Batman/The Maxx: Arkham Dreams #5
Cover by Sam Kieth
I’ve spoken before about this five-issues mini-series from the wacky mind of Sam Kieth. Namely, how it’s really interesting to play up the two aesthetics and character arcs of Batman and The Maxx. There’s a lot of key differences, but there’s also some core similarities; that’s what’s made this deeply weird team-up so effective. However, it’s also been the covers by Kieth that have been a huge part of this story’s larger effectiveness. Case in point: #5 gives us a little preview of a Batman-Maxx tussle, with so much gorgeous detailing, exaggerated lines, and amazing coloring. It’s definitely got a super surreal quality and yet remains extra grounded and gritty. That’s why this series needed to happen: by crossing over these two distinct characters, we’re seeing them like never before.
Cyberpunk 2077: Trauma Team #3
Cover by Miguel Valderrama
Perhaps you’re like me, and the idea of a comic book based on a video game (Cyberpunk 2077) seemed like a generally bad idea. However, if you’ve read either of the first two issues, you’d know Cullen Bunn has written a genuinely great story. It really only ties into the game by using the idea of Trauma Team International (think private nurses with guns) to tell the story of one young medic (Nadia) and her harrowing journey in this pseudo-cyber-dystopia. Need more proof? Just peep Miguel Valderrama’s amazing cover. Cyberpunk aesthetic? Check. Ample blood and violence? Sure sure. Human emotion amid the madness as a primary visual centerpiece? You got it! Whether you like video games or not, this book has gone above and beyond whatever it could have been. The real trauma would be missing out.
Cover by Jakub Rebelka
The whole idea of “rogue A.I. killing mankind” isn’t exactly new in faction. Luckily, it takes on a slightly different life with Origins, from writer Clay McLeod Chapman (Absolute Carnage: Separation Anxiety) and artist Jakub Rebelka (Judas). Here, David Adams, a man who created some super A.I., is resurrected to destroy his creation and maybe save mankind (as opposed to dooming it like last time around). So just what kind of world is David waking up into?
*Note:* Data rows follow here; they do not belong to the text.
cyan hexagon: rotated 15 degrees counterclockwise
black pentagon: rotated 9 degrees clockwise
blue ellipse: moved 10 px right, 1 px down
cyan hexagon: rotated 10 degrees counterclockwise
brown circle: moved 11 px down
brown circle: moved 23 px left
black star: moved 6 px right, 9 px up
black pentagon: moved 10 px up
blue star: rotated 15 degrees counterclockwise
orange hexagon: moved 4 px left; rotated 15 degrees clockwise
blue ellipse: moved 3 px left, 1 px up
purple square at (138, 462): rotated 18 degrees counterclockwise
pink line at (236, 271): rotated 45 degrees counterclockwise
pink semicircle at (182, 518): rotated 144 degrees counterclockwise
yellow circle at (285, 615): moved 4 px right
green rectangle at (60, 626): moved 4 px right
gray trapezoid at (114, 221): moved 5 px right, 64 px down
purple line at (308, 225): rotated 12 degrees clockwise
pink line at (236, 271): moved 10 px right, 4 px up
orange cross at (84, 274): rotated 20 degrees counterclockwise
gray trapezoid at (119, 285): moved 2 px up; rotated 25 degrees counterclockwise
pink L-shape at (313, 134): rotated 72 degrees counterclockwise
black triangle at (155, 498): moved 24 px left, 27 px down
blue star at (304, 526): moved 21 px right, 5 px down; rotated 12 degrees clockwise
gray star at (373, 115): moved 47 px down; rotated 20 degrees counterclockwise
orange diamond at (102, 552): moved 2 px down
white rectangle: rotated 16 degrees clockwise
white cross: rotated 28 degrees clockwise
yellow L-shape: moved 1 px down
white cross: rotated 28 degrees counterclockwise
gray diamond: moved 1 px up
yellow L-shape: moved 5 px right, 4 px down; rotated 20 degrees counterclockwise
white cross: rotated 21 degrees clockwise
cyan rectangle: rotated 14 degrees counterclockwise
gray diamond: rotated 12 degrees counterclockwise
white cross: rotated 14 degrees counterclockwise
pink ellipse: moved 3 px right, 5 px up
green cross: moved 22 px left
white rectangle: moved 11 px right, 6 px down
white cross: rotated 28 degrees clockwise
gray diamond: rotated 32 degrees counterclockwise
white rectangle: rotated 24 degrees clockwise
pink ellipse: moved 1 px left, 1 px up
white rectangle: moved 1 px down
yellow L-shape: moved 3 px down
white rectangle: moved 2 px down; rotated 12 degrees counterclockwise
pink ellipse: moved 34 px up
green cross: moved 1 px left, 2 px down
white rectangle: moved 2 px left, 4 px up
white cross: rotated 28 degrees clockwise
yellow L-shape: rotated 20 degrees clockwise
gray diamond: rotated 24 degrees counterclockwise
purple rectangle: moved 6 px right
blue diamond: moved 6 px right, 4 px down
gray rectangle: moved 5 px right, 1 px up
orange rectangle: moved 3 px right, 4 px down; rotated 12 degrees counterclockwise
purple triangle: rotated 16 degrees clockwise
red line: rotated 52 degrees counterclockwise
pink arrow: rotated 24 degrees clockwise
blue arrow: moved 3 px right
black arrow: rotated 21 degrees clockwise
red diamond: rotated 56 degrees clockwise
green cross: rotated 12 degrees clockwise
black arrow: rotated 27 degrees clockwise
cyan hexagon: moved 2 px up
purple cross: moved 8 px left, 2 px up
Well, based off Rebelka’s absolutely gorgeous cover, it’s a dystopian forest world brimming with life and just a dash of old-world depression. Perhaps that’s very well the larger point of this book: to find that sweet spot between past and future and play up the layers of trauma and history and sheer humanity. Sure, this cover may be beautiful enough for a museum, but it’s never less effective in poking some part of the brain responsible for fear and guilt.
Sweet Tooth: The Return #1
Cover by Jeff Lemire
There’s a lot of reboots in other parts of pop culture (TV and movies, mostly), but it’s not always an issue in the land of comics. Yet here we are as writer/artist Jeff Lemire and colorist Jose Villarrubia reunite for what DC is calling a “bold re-imagining of the Sweet Tooth mythology.” So hopefully that means a slightly different tale of a boy with horns going on adventures, trying to grow up and figure out life in a weird and scary world. Based solely on Lemire’s new cover, it’s at least a different boy than our beloved Gus, although there is that same sense of fear and child-like wonder on both their faces. Either way, Lemire’s a different breed, and if he promises not just another rehash, it’s worth believing. Plus, this is Black Label, so things may get doubly weird.